AVAILABLE DATA:
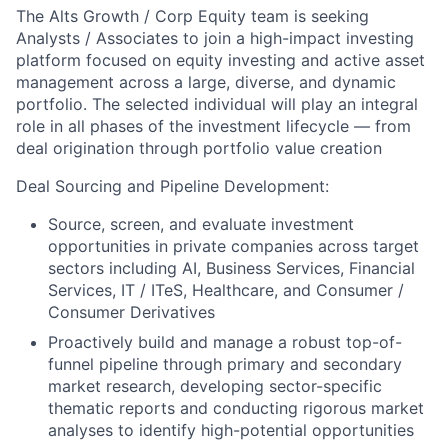
The Alts Growth / Corp Equity team is seeking
Analysts / Associates to join a high-impact investing
platform focused on equity investing and active asset
management across a large, diverse, and dynamic
portfolio. The selected individual will play an integral
role in all phases of the investment lifecycle — from
deal origination through portfolio value creation
Deal Sourcing and Pipeline Development:
Source, screen, and evaluate investment
opportunities in private companies across target
sectors including AI, Business Services, Financial
Services, IT / ITeS, Healthcare, and Consumer /
Consumer Derivatives
Proactively build and manage a robust top-of-
funnel pipeline through primary and secondary
market research, developing sector-specific
thematic reports and conducting rigorous market
analyses to identify high-potential opportunities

WHAT YOU HAVE TO DO: Return, unchanged, each line from the line containing "thematic reports and" through the last line of the material.

ANSWER BOX:
thematic reports and conducting rigorous market
analyses to identify high-potential opportunities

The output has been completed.